Tidak ada kenyamanan dalam bertumbuh, dan tidak ada pertumbahan dalam kenyamanan. Di sana serunya.
Kalau saya boleh mengatakan bahwa kesempatan dan kemampuan menghadapi tantangan adalah rejeki. Maka kemampuan kita membayar harga mahal tersebut adalah rejeki yang hebat. Di perantauan, manusia perlu belajar mengkombinasikan antara bergantung pada teman dan percaya pada diri sendiri. Menjadi kompak dan saling membantu sahabat pasti terjadi, tapi ada beberapa hal yang harus dihadapi sendiri dan membuat kita menjadi lebih percaya diri. Seperti mengatasi rasa takut, keraguan, menulis email resmi kepada profesor, membuat janji, atau mengatasi kerinduan terhadap keluarga.

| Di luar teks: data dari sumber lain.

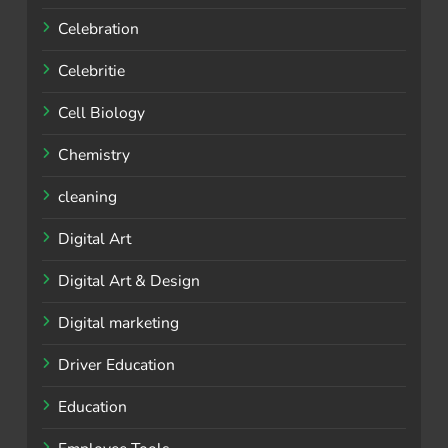
Celebration
Celebritie
Cell Biology
Chemistry
cleaning
Digital Art
Digital Art & Design
Digital marketing
Driver Education
Education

 Siapa sangka si anak pemalu bisa menjadi moderator bersanding dengan tokoh dunia di satu panggung, atau si anak malas jadi sangat rajin berolah raga setiap akhir pekan, lain lagi si anak mami yang hanya bisa jajan tiba-tiba membuka usaha katering, atau kita melihat diri sendiri menjadi lebih cerdas bertoleransi,  atau anak cewek manja yang kamarnya selalu berantakan bisa sangat rapi menata rumah. Atau si anak kaku bisa sangat pandai bergaul dengan siapa saja.
Dan para perempuan berpendidikan tinggi di luar negeri, kenapa mereka harus ditakuti?

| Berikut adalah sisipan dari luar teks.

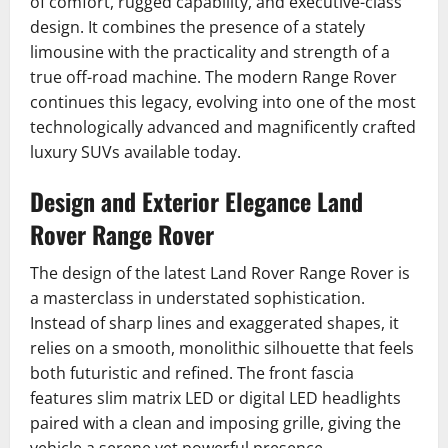
of comfort, rugged capability, and executive-class
design. It combines the presence of a stately
limousine with the practicality and strength of a
true off-road machine. The modern Range Rover
continues this legacy, evolving into one of the most
technologically advanced and magnificently crafted
luxury SUVs available today.
Design and Exterior Elegance Land
Rover Range Rover
The design of the latest Land Rover Range Rover is
a masterclass in understated sophistication.
Instead of sharp lines and exaggerated shapes, it
relies on a smooth, monolithic silhouette that feels
both futuristic and refined. The front fascia
features slim matrix LED or digital LED headlights
paired with a clean and imposing grille, giving the
vehicle a serene yet powerful presence.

Mereka independen, bisa bekerja sama, penuh toleransi, mau belajar, cerdas mengatur keuangan dan (tentunya) merencanakan liburan, (biasanya) jago memasak, pekerja keras, dan ia akan menjadi ibu yang berkarakter kuat bagi anak-anaknya. Perempuan yang merantau itu telah mampu menaklukkan dirinya dan berdamai dengan segala kesulitan yang dihadapi. Tahan banting. Sehingga tidak perlu ada keraguan dalam mengajaknya berumah tangga yang tentu penuh tantangan dan sensasi di dalamnya. 

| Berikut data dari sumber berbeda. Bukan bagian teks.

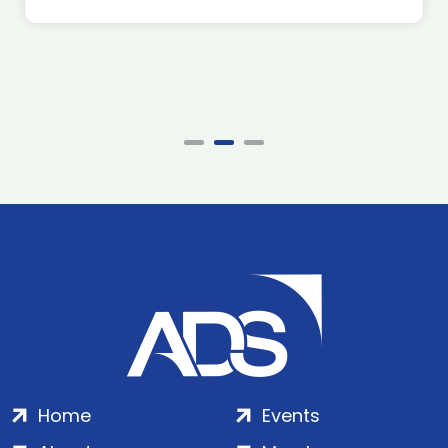
Home
Events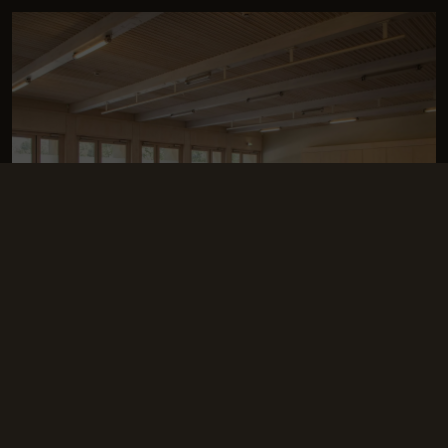
The Bear Room
This airy space, filled with
natural light
, can be adapted to any
of your needs, for any type of event.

(Seringnya) harga mahal tidak berbohong. Kesulitan dan tantangan yang dihadapi dengan sikap positif akan menjadi ajang asah kepribadian dan karakter. Sehingga sepulang ke tanah air, keahlian yang tertulis di ijazah bisa lebih berdaya sebab diemban oleh pribadi berkarakter kuat dan penuh empati. 
(Seringnya juga), setelah mampu menghadapi tantangan di perantauan, kita perlu mengasah lagi kemampuan mengahadapi tantangan di tanah air. Sebab mereka telah percaya dan menunggu. Ya, mereka percayakan kesempatan  untuk menikmati kemewahan pendidikan tinggi (yang sebenarnya bisa saja mereka tempuh) untuk diberikan kepada kita. Dan mereka menunggu kita pulang untuk menjadi jawaban.
Semoga, pertanyaan mereka tidak terjawab (hanya) oleh istilah ilmiah mahadewa yang terlihat indah di atas kertas, namun bisa diracik oleh tangan terampil dan hati yang penuh empati sehingga bisa dinikmati oleh semua kalangan.
Ya, kata om-nya spiderman, di balik kekuatan ada tanggung jawab besar.
 Jangan takut merantau, dan jangan takut kembali ke tanah air ! 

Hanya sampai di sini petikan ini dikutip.